▸ **The input**:

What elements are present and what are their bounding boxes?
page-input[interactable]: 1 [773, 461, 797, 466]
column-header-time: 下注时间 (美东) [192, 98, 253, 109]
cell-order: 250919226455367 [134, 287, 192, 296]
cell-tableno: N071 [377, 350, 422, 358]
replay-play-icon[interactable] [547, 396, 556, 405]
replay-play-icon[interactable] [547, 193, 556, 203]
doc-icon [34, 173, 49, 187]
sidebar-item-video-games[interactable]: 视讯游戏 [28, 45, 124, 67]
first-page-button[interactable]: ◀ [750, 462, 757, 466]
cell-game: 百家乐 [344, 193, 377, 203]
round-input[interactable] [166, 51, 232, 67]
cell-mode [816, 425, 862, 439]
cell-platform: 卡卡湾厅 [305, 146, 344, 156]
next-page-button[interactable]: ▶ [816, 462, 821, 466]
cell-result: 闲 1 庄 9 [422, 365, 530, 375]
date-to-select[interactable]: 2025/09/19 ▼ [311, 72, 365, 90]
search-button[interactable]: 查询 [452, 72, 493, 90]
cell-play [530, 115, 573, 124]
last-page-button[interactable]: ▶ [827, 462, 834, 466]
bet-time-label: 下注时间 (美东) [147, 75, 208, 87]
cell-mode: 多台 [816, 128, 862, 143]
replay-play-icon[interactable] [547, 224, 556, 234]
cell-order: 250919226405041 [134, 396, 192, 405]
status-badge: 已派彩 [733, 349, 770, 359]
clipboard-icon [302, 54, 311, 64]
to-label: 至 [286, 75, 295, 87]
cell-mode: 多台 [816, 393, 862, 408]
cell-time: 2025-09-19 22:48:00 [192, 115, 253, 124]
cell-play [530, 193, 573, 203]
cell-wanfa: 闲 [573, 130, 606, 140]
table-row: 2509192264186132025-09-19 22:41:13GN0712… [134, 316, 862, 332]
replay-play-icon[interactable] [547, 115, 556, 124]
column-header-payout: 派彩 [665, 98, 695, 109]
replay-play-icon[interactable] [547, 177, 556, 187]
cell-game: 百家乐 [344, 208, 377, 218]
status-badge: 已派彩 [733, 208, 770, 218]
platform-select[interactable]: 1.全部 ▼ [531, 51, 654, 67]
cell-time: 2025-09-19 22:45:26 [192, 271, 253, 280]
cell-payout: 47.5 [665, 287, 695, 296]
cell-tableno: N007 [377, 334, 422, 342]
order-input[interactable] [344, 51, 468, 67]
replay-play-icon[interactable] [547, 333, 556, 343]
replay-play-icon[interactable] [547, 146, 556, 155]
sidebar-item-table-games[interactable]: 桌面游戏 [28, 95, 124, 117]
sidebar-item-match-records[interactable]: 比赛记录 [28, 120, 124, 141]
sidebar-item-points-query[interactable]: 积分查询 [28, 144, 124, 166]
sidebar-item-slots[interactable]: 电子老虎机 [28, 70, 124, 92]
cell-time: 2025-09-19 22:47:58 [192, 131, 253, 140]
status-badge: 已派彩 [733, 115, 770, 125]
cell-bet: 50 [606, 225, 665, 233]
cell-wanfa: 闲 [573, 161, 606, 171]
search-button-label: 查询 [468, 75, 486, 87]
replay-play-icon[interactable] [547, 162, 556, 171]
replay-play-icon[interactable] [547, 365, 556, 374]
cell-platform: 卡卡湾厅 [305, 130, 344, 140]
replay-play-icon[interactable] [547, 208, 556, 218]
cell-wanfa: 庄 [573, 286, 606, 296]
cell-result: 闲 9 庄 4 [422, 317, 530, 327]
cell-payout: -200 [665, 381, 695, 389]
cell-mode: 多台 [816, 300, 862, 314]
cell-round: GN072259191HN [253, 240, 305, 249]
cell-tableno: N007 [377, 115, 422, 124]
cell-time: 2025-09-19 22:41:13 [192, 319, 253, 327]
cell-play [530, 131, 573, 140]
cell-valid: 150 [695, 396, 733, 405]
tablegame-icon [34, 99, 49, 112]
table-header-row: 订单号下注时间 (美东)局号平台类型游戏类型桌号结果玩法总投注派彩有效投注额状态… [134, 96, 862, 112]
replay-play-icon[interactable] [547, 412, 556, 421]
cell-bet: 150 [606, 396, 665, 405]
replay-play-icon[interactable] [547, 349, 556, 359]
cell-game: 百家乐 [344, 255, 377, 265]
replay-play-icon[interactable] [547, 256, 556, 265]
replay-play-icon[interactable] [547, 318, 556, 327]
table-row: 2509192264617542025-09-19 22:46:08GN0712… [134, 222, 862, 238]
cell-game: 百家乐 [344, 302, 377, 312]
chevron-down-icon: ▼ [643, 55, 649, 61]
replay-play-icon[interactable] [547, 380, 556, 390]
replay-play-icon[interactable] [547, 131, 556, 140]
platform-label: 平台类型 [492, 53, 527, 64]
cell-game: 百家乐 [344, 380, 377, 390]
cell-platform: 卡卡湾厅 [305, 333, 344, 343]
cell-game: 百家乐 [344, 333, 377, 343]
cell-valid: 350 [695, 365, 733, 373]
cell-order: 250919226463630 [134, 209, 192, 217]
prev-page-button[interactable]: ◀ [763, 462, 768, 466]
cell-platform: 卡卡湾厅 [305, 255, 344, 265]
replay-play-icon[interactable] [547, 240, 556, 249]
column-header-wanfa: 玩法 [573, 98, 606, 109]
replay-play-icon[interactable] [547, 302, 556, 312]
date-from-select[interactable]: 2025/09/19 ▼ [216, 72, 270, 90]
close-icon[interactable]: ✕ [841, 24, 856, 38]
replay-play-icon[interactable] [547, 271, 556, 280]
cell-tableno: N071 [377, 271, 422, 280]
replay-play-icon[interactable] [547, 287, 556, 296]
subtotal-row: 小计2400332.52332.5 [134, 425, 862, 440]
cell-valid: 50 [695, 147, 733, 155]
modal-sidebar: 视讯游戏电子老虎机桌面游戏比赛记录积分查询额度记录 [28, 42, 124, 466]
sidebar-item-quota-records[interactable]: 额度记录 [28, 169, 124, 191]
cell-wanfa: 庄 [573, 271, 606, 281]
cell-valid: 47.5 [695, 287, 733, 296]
--
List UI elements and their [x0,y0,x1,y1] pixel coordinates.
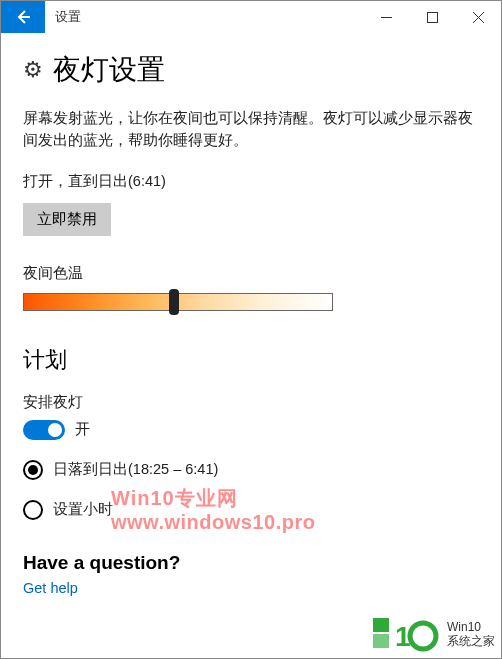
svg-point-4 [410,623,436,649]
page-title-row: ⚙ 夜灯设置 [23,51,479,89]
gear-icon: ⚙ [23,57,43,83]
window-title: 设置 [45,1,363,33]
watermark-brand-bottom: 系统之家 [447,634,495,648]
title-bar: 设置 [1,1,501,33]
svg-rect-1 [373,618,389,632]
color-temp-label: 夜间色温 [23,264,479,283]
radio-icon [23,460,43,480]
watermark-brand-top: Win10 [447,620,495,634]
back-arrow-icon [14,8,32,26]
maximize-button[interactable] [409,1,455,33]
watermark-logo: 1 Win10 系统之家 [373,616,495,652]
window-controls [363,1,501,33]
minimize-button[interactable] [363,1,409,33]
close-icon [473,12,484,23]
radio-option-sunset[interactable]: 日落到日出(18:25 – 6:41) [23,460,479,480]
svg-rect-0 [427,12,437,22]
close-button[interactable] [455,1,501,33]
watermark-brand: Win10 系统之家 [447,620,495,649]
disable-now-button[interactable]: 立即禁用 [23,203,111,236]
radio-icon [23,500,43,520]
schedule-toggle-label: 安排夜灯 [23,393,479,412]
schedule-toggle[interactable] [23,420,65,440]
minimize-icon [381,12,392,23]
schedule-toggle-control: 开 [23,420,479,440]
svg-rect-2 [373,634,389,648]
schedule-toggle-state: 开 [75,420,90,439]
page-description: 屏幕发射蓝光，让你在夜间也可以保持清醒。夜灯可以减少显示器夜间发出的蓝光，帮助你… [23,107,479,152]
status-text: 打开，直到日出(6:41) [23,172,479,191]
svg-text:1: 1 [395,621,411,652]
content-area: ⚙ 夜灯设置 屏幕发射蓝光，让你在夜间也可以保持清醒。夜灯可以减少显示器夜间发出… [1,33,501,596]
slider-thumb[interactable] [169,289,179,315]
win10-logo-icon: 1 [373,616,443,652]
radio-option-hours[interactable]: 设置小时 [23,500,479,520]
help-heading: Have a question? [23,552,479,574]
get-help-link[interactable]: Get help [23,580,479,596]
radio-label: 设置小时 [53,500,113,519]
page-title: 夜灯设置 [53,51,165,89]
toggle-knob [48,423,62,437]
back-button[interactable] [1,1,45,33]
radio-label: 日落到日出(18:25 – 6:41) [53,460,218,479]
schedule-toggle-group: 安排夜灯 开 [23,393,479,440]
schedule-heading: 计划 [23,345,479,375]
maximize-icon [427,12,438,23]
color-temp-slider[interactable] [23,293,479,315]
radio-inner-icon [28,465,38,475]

▸ **Exercise**: Scan the records above for the word "rect". Copy each line that has it.

▸ **Answer for the task**:
svg-rect-1 [373,618,389,632]
svg-rect-0 [427,12,437,22]
svg-rect-2 [373,634,389,648]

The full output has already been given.